The Holy Name is situated on the Oxford Road in the middle of the developing University precinct. At the moment of writing the area of the parish comprises acres of derelict land, houses due, and in many cases overdue, for demolition, large University buildings, some still in process of erection, and in the remoter parts of the parish some blocks of flats or maisonettes. A hundred years ago it was mostly a residential neighbourhood. There were then green fields behind the presbytery, in the course of the years to be built on with long rows of terraced houses. The big houses became lodging-houses or business premises; families occupied single rooms in squalid conditions often, and the people of the parish. The gentle clip-clop of the carriage and pair or the heavier sound of the horse-drawn trams plying up and down the Oxford Road gave place to the unending roar of traffic or the whine of the jets circling into Ring way airport. In 1870 Fr Birch formed a choir: a formidable task in those days when church music was an elaborate affair and critical ears exacting. He also built the Burlington Street School which, as numbers increased and legislation progressively limited the size of classes, had to be considerably enlarged.
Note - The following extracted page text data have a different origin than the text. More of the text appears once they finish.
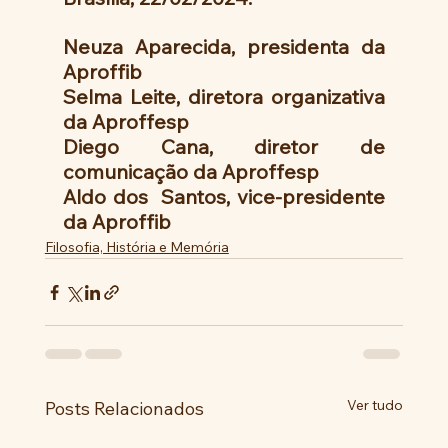
Neuza Aparecida, presidenta da 
Aproffib 
Selma Leite, diretora organizativa 
da Aproffesp 
Diego Cana, diretor de 
comunicação da Aproffesp
Aldo dos  Santos, vice-presidente 
da Aproffib
Filosofia, História e Memória
Ver tudo
Posts Relacionados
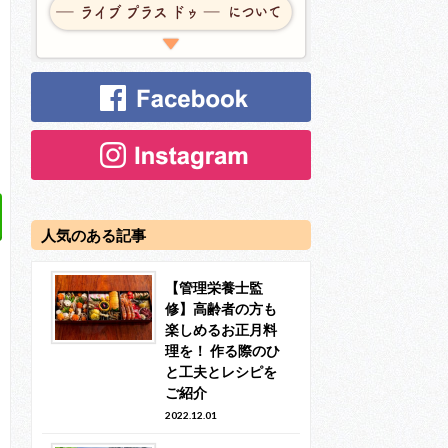
人気のある記事
【管理栄養士監
修】高齢者の方も
楽しめるお正月料
理を！ 作る際のひ
と工夫とレシピを
ご紹介
2022.12.01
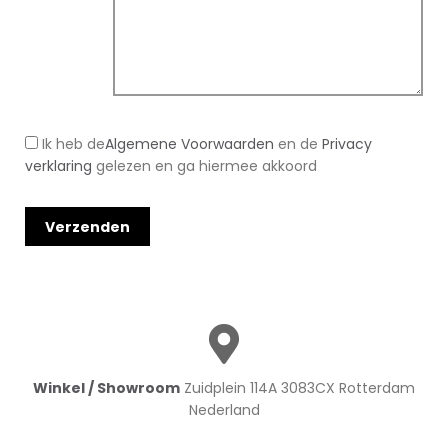
Ik heb de
Algemene Voorwaarden
en de
Privacy
verklaring
gelezen en ga hiermee akkoord
Winkel / Showroom
Zuidplein 114A 3083CX Rotterdam
Nederland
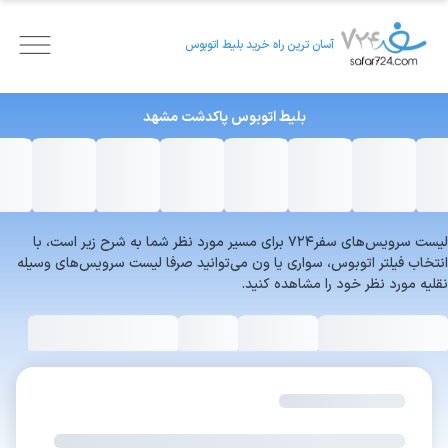
آسان ترین راه خرید بلیط اتوبوس
بلیط اتوبوس
پاکدشت
مشهد
لیست سرویس‌های سفر۷۲۴ برای مسیر مورد نظر شما به شرح زیر است، با
انتخاب فیلتر اتوبوس، سواری یا ون می‌توانید صرفا لیست سرویس‌های وسیله
نقلیه مورد نظر خود را مشاهده کنید.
A fragment of this building still survives in 1971 and is used by the Scout Group and Girl Guides of the parish, the rest having been demolished in the 1920s to provide the playground for the Bernard Vaughan School in Dover Street.
In the days before T.V., wireless and the cinema, the parish church catered almost as much for the social as for the spiritual needs of its flock .Quickly in this new parish various guilds and sodalities came into being, fulfilling this dual purpose, of which the first was the Children of Mary, followed shortly by the Men’s sodality, the Women’s, the Boys’ and the Girls’. Each of these met weekly and at other times they met for socials, concerts, tea parties or hot-pot. They met in the afternoons in the Sodality Room where they could have a good chat together while doing their darning or knitting, or be entertained by a sing-song or the occasional lecture, and the inevitable cups of tea.